Chris Saldusky's '98 CBR-F3...
Chris Saldusky's '98 CBR-F3 has a plethora of mods: Erion Racing cams and exhaust, Pro-Tek rearsets, BMC air filter, Factory Pro Tuning Components jet kit, stator cover, and timing advance stator, etc. "As far as the bike, I am 100 percent happy with it after all the mods done," said Saldusky.
Honda was beginning to feel threatened by the competition, so they again went back to the design well in '97 for another round of tricks. More power, better suspension as well as a new muffler and ignition mapping too. New forks and a new shock plus a resized 525 chain helped as well; retail was now $7799. While the Suzuki may have been a better track bike, its engine was peaky and it was not as good an all-around bike as the Honda. The Suzuki was lighter, but the better overall powerband of the Honda allowed it to run a slightly quicker quarter-mile, although the Kawasaki bested them both at the strip. All the 600s were now into the sub 11-second ET range and carried in excess of 150mph top speeds. The F3 remained unchanged for '98 until the all-new F4 was released in '99.
The F2 and F3 bikes were very sturdy bikes with only a few issues known to plague them. First was the hydraulic cam chain tensioner. Many owners reported failures and the easiest fix was to simply replace the oil-pressurized tensioner with a billet manual unit from APE (www.aperaceparts.com).

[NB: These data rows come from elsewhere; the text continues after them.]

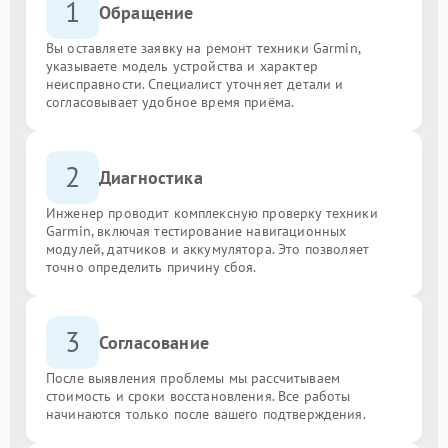
1
Обращение
Вы оставляете заявку на ремонт техники Garmin,
указываете модель устройства и характер
неисправности. Специалист уточняет детали и
согласовывает удобное время приёма.
2
Диагностика
Инженер проводит комплексную проверку техники
Garmin, включая тестирование навигационных
модулей, датчиков и аккумулятора. Это позволяет
точно определить причину сбоя.
3
Согласование
После выявления проблемы мы рассчитываем
стоимость и сроки восстановления. Все работы
начинаются только после вашего подтверждения.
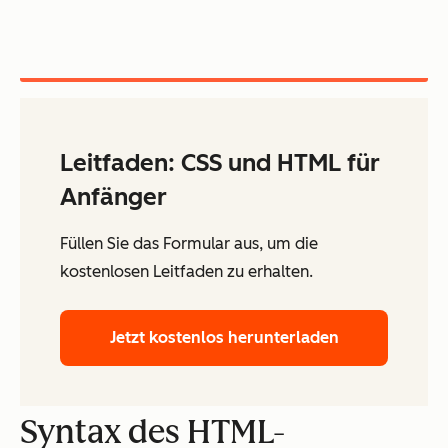
Leitfaden: CSS und HTML für
Anfänger
Füllen Sie das Formular aus, um die
kostenlosen Leitfaden zu erhalten.
Jetzt kostenlos herunterladen
Syntax des HTML-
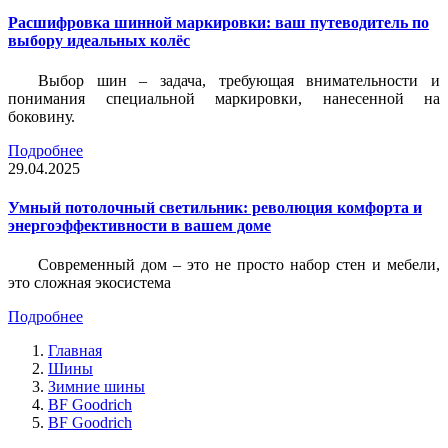
Расшифровка шинной маркировки: ваш путеводитель по
выбору идеальных колёс
Выбор шин – задача, требующая внимательности и
понимания специальной маркировки, нанесенной на
боковину.
Подробнее
29.04.2025
Умный потолочный светильник: революция комфорта и
энергоэффективности в вашем доме
Современный дом – это не просто набор стен и мебели,
это сложная экосистема
Подробнее
Главная
Шины
Зимние шины
BF Goodrich
BF Goodrich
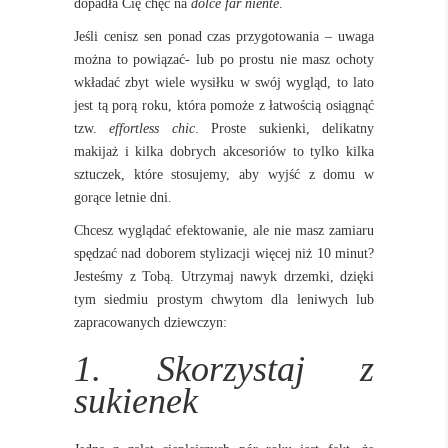
dopadła Cię chęć na
dolce far niente
.
Jeśli cenisz sen ponad czas przygotowania – uwaga
można to powiązać- lub po prostu nie masz ochoty
wkładać zbyt wiele wysiłku w swój wygląd, to lato
jest tą porą roku, która pomoże z łatwością osiągnąć
tzw.
effortless chic
. Proste sukienki, delikatny
makijaż i kilka dobrych akcesoriów to tylko kilka
sztuczek, które stosujemy, aby wyjść z domu w
gorące letnie dni.
Chcesz wyglądać efektowanie, ale nie masz zamiaru
spędzać nad doborem stylizacji więcej niż 10 minut?
Jesteśmy z Tobą. Utrzymaj nawyk drzemki, dzięki
tym siedmiu prostym chwytom dla leniwych lub
zapracowanych dziewczyn:
1. Skorzystaj z
sukienek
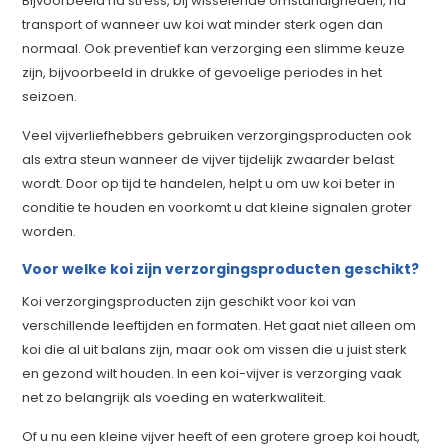
Bijvoorbeeld na stress, bij wisselende omstandigheden, na
transport of wanneer uw koi wat minder sterk ogen dan
normaal. Ook preventief kan verzorging een slimme keuze
zijn, bijvoorbeeld in drukke of gevoelige periodes in het
seizoen.
Veel vijverliefhebbers gebruiken verzorgingsproducten ook
als extra steun wanneer de vijver tijdelijk zwaarder belast
wordt. Door op tijd te handelen, helpt u om uw koi beter in
conditie te houden en voorkomt u dat kleine signalen groter
worden.
Voor welke koi zijn verzorgingsproducten geschikt?
Koi verzorgingsproducten zijn geschikt voor koi van
verschillende leeftijden en formaten. Het gaat niet alleen om
koi die al uit balans zijn, maar ook om vissen die u juist sterk
en gezond wilt houden. In een koi-vijver is verzorging vaak
net zo belangrijk als voeding en waterkwaliteit.
Of u nu een kleine vijver heeft of een grotere groep koi houdt,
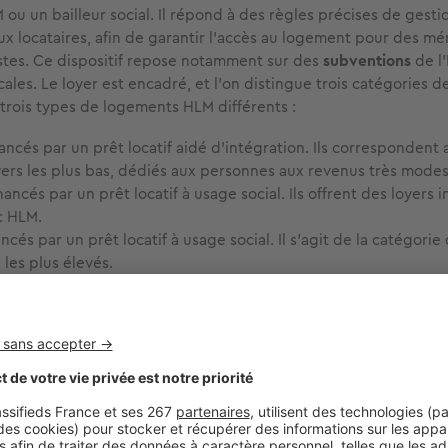
ou un bailleur social. Il répond à des règles précises de gesti
aux locataires, afin de garantir l’accès au logement pour des m
tes. Ce dispositif repose notamment sur des
subventions
de l'
ocales. Le loyer est encadré, et l'on distingue trois catégories 
 trois types de logements HLM différents :
ancés par un prêt locatif aidé d'intégration. Ils correspondent
yers les plus bas, dédiés aux personnes aux revenus très modes
nancés par un prêt locatif à usage social. Ils offrent des loyers 
c HLM.
ncés par un prêt locatif à usage social. Il s'agit de la catégori
les plus élevés.
 ILM, généralement implantés au sein du programme de
logemen
 à des
immeubles à loyer normal
et
immeubles à loyer moyen
rmédiaires proposent des loyers inférieurs à la moyenne du ma
as attribués sous conditions de ressources. Ils offrent une
valeu
r les ménages à revenus moyens et participent à l'accès au log
bre. Les ILN et les ILM sont construits avec les fonds propres
 non aidés, et n'entrent pas dans le quota des logements sociau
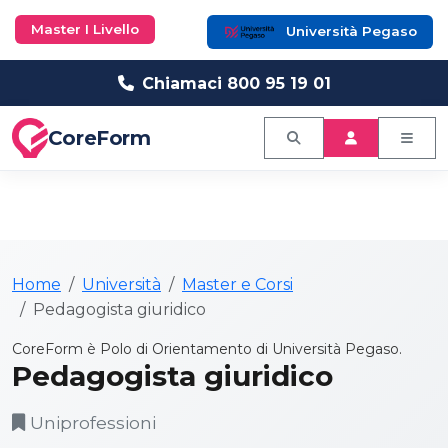
Master I Livello
Università Pegaso
Chiamaci 800 95 19 01
CoreForm
Home
Università
Master e Corsi
Pedagogista giuridico
CoreForm è Polo di Orientamento di Università Pegaso.
Pedagogista giuridico
Uniprofessioni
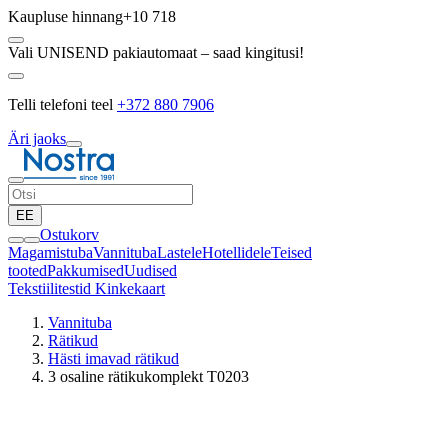
Kaupluse hinnang
+10 718
Vali UNISEND pakiautomaat – saad kingitusi!
Telli telefoni teel
+372 880 7906
Äri jaoks
EE
Ostukorv
Magamistuba
Vannituba
Lastele
Hotellidele
Teised
tooted
Pakkumised
Uudised
Tekstiilitestid
Kinkekaart
Vannituba
Rätikud
Hästi imavad rätikud
3 osaline rätikukomplekt T0203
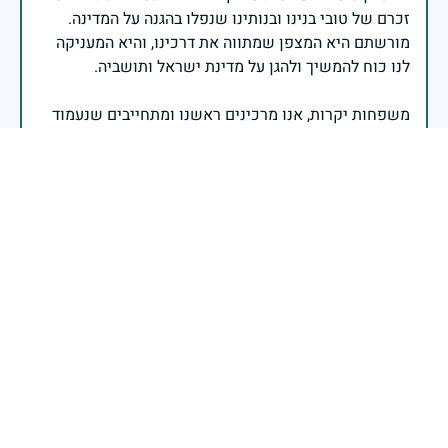
זכרם של טובי בנינו ובנותינו שנפלו בהגנה על המדינה.
מורשתם היא המצפן שמתווה את דרכינו, והיא המעניקה
משפחות יקרות, אנו מרכינים ראשנו ומתחייבים שנעמוד
יהי זכר הנופלים ברוך.
רב אלוף אייל זמיר - ראש המטה הכללי
בשעה שאנו זוכרים את גודל תרומתם ועומק מסירות
נפשם של טובי בנינו ובנותינו, נופלי מערכות ישראל
לדורותיהן, ממשיכים צה"ל וכוחות הביטחון במימוש
המשימה למענה לחמו ועבורה נפלו: הכרעת אויבינו מדרום,
מצפון, ביהודה ובשומרון, וגם בזירות רחוקות יותר. בהערכה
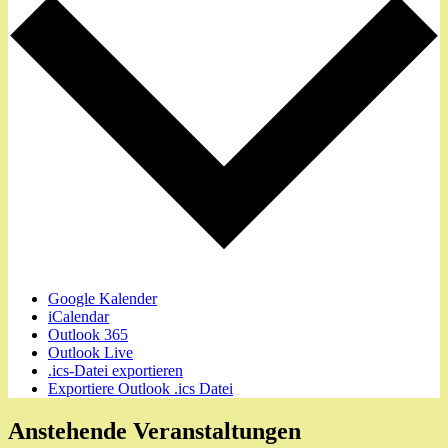
Google Kalender
iCalendar
Outlook 365
Outlook Live
.ics-Datei exportieren
Exportiere Outlook .ics Datei
Anstehende Veranstaltungen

The stocker was noisy and prone to failure while the manual unit is less expensive, easy to install and adjust.
Another Euro Honda rider,...
Another Euro Honda rider, Sonnich Johannesen of Copenhagen, Denmark, rides his '91 F2 regularly, and his 26,500 miles have uncovered the usual CBR weaknesses: cam chain tensioner, regulator/rectifier, and fuel petcock all required replacement.
The next biggest issue on the bike was the voltage regulator/rectifier. Many owners we spoke to reported having failures until they upgraded the unit completely instead of replacing it with another stock part. The stocker is known to overheat and die in as little as a few days and the result was a dead battery. If you are looking at a used F2 or F3, it can easily be checked with a voltmeter by simply testing the battery voltage at idle and again at 5000 rpm in neutral. If the voltage is not at or near 14.5V at 5000 rpm, the regulator is likely dead. Industrious owners however discovered that they could fit a GSXR1000 or a Yamaha R1 rectifier in its place. See www.cbrforum.com for more details. These can be scored off EBay and save you a lot of cash too.
F2 owners also reported issues with the vacuum-operated petcock that would stick on occasion. A quick fix is to fit a F3 or F4 petcock. Mechanically the bikes are bulletproof and despite widespread use in Europe by messengers and couriers, they have held up very well.
Norway's Jim Kjerpeseth owns...
Norway's Jim Kjerpeseth owns this tastefully done '96 F3 with over 38,500 miles on the clock. The still-original fairing shows the difference in graphic treatments between the European and U.S. models. "Great bike, and it's my first," said Kjerpeseth.
Since the bike was so popular, the aftermarket had plenty of goodies available. As usual, the most common mod was replacement of the exhaust system along with a jet kit. High flow air filters were also common for those so inclined. Re-gearing was another common way to boost low end acceleration provided you were willing to sacrifice some top speed. The most aggressive gearing that is still streetable is a one-tooth smaller front sprocket with a two-tooth larger on the rear. This results in impressive drive off the corners but of course raises rpm significantly on the highway, which can be annoying.
The bike handled well without a steering damper and we found only a few owners opting to install them. Unless track days were on their schedule it wasn't a requirement. A few enthusiasts upgraded the forks with new internals or in the case of the '91-'93 F2 they upgraded the old damping rod fork to a newer cartridge fork from the '94 F2 or later model F3. Upgraded rear shocks were offered by several manufacturers and were another way to decrease lap times and improve handling. Though the brakes were fairly low tech in their day, they did work well and most riders simply changed pads and/or lines as needed and didn't spend crazy money on rotors or calipers.